The effects on the South from the war and the military occupation afterwards were devastating and permanently debilitating. That is what Paisley was singing about. You will not get many honest answers about this because even today, 150 years later, the military occupation of the South is a taboo subject that is completely whitewashed in American history textbooks that confine that themselves to a canon of three standard subjects which are carpet bagging, Jim Crow laws and the KKK. The official propaganda line on all three subjects compares with any Soviet propaganda or worse in terms of sheer lies and misrepresentations. I am not going to go into that further, however, because your question is about long lasting effects of occupation.
I lived briefly in Atlanta in the 1980s, and I can tell you that the downtown might be all glass skyscrapers, but if you went anywhere outside the downtown or Buckhead suburb, to one of the 5 counties surrounding it like Cobb County and Fulton, there is nothing but dust, junked out cars, and people in poverty. Driving through those areas it always seemed like they were still in the middle of Civil War.
After the war the North kept up their economic blockade of the South and this was the main thing which has impoverished them. In the South there were actually "export tariffs", that means you have to pay money to export a good. You may have heard of "tariffs", normally they are taxes on goods coming INTO a country. The North actually put tariffs on goods going out as well as in, basically a blockade. They also used sleazy, backhanded tricks to choke off the South after the war. For example, one trick was mandating so-called "quarantines" on all the southern ports. This meant ANY ship entering the port would be held at gunpoint and forced to stay there for THREE WEEKS before it could leave or transact business. Obviously, you hardly need to use tariffs to block trade when you can just "quarantine" ships.
Because of this, most goods had to be shipped by rail (controlled by northerners of course) to New York for export, which was expensive and economically devastating--essentially condemning the South to poverty for decades because it had no freedom of trade.
Another crushing oppression of the South that has crippled it even today was the destruction of all the printing presses to prevent a record of their oppression from being published.
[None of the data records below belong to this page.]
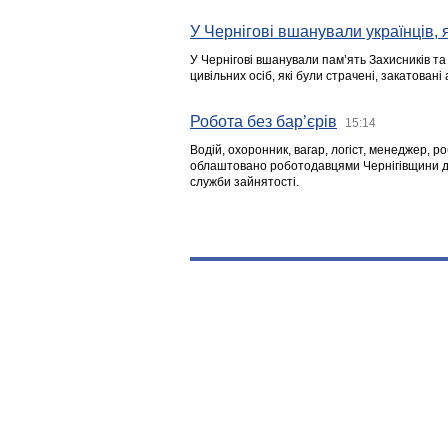
У Чернігові вшанували українців, я
У Чернігові вшанували пам’ять Захисників т
цивільних осіб, які були страчені, закатовані
Робота без бар’єрів
15:14
Водій, охоронник, вагар, логіст, менеджер, 
облаштовано роботодавцями Чернігівщини дл
служби зайнятості.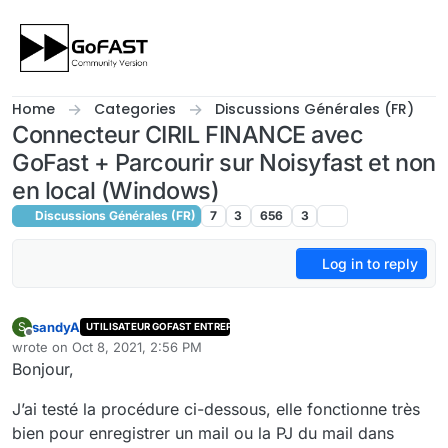
Skip to content
Home
Categories
Discussions Générales (FR)
Connecteur CIRIL FINANCE avec
GoFast + Parcourir sur Noisyfast et non
en local (Windows)
Discussions Générales (FR)
7
3
656
3
Log in to reply
sandyA
S
UTILISATEUR GOFAST ENTREPRISE
Offline
wrote on
Oct 8, 2021, 2:56 PM
last edited by
Bonjour,
J’ai testé la procédure ci-dessous, elle fonctionne très
bien pour enregistrer un mail ou la PJ du mail dans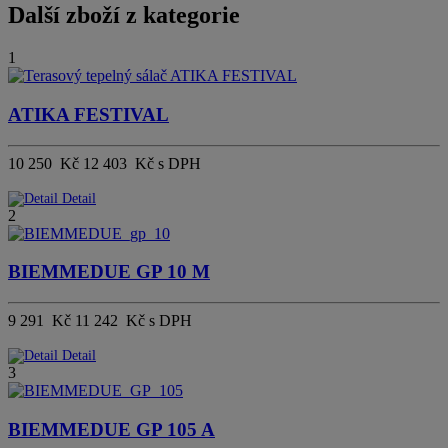
Další zboží z kategorie
1
ATIKA FESTIVAL
10 250 Kč
12 403 Kč s DPH
Detail
2
BIEMMEDUE GP 10 M
9 291 Kč
11 242 Kč s DPH
Detail
3
BIEMMEDUE GP 105 A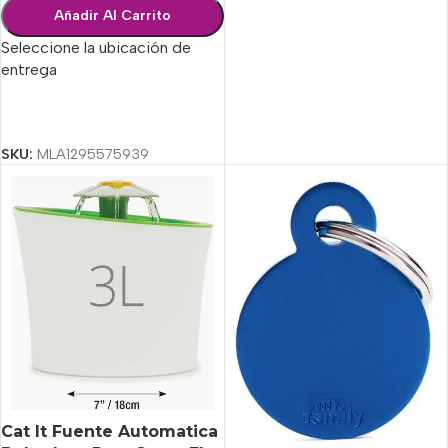
Añadir Al Carrito
Seleccione la ubicación de
entrega
Seleccionar Opciones
SKU:
MLA1295575939
Cat It Fuente Automatica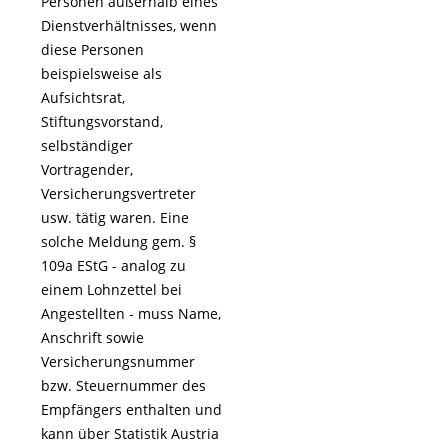
Personen außerhalb eines
Dienstverhältnisses, wenn
diese Personen
beispielsweise als
Aufsichtsrat,
Stiftungsvorstand,
selbständiger
Vortragender,
Versicherungsvertreter
usw. tätig waren. Eine
solche Meldung gem. §
109a EStG - analog zu
einem Lohnzettel bei
Angestellten - muss Name,
Anschrift sowie
Versicherungsnummer
bzw. Steuernummer des
Empfängers enthalten und
kann über Statistik Austria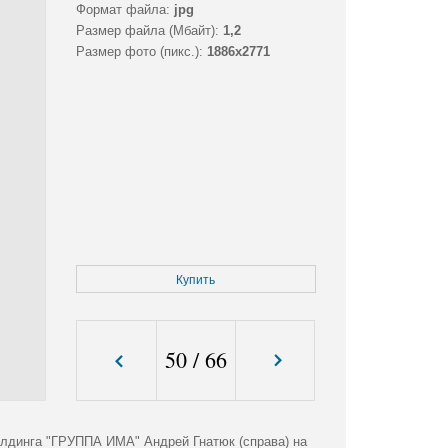
Формат файла:
jpg
Размер файла (Мбайт):
1,2
Размер фото (пикс.):
1886x2771
Купить
50
/
66
олдинга "ГРУППА ИМА" Андрей Гнатюк (справа) на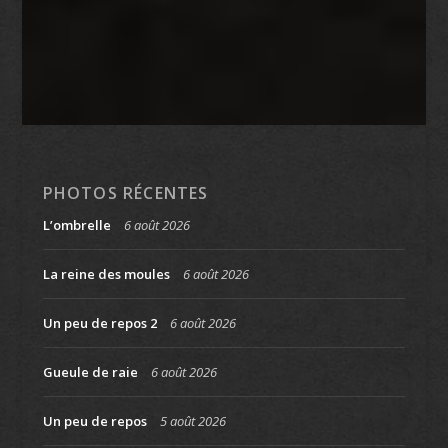
PHOTOS RÉCENTES
L’ombrelle
6 août 2026
La reine des moules
6 août 2026
Un peu de repos 2
6 août 2026
Gueule de raie
6 août 2026
Un peu de repos
5 août 2026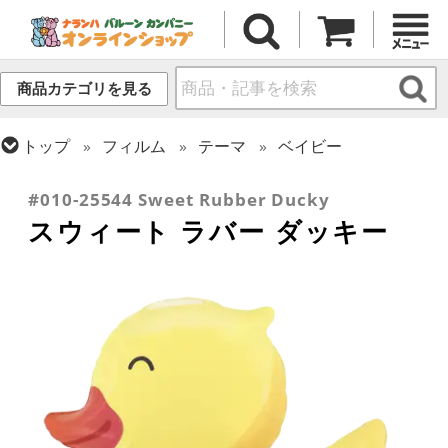
商品カテゴリを見る
トップ
フィルム
テーマ
ベイビー
トップ
フィルム
テーマ
動物・虫
#010-25544 Sweet Rubber Ducky
スウィート ラバー ダッキー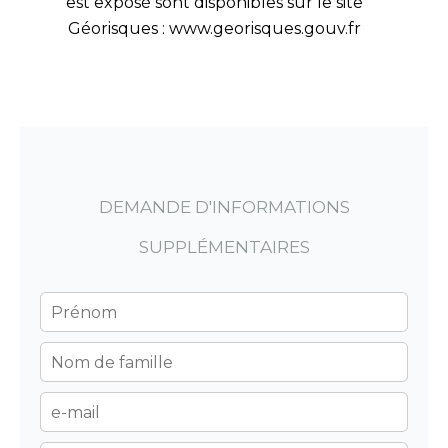
est exposé sont disponibles sur le site
Géorisques : www.georisques.gouv.fr
DEMANDE D'INFORMATIONS
SUPPLÉMENTAIRES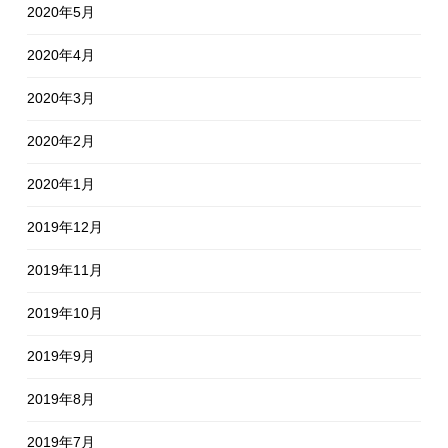
2020年5月
2020年4月
2020年3月
2020年2月
2020年1月
2019年12月
2019年11月
2019年10月
2019年9月
2019年8月
2019年7月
After the North occupied the South, they put all the newspapers out of business and required "licenses" to operate, only allowing a tiny handful of newspapers which were carpet baggers' rags to exist. In some cases they even burned out newspapers or printers, just to make sure they were gone. Because of this, the entire publishing industry of the South was completely annihilated. Ironically, the few newspaper articles about the post-war oppression were all published in the North. Even today, there are very few publishers in the south.
Another consequence of the occupation was the routine burning and destruction of anything in the South that might have value. For example, Alexandria, a large city in Virginia was captured by the North during the war and fortified by them. After the war when the troops were due to leave the city, rather than return the property in the city to its owners, the Northerners looted it and burned it to the ground as they left. This practice was general throughout the South. The Northerners stole whatever was saleable and shipped it to the North and burned or destroyed what they could not transport. This resulted in virtually every factory and business in the South being destroyed. Since technology takes many years to develop, this destruction made the South into a permanently backward part of the country, hopelessly behind in technology.
The human cost was devastating as well. I probably do not need to describe to you what happened to the women of the South during the occupation. The harm of such things are impossible to quantify and long-lasting beyond material loss.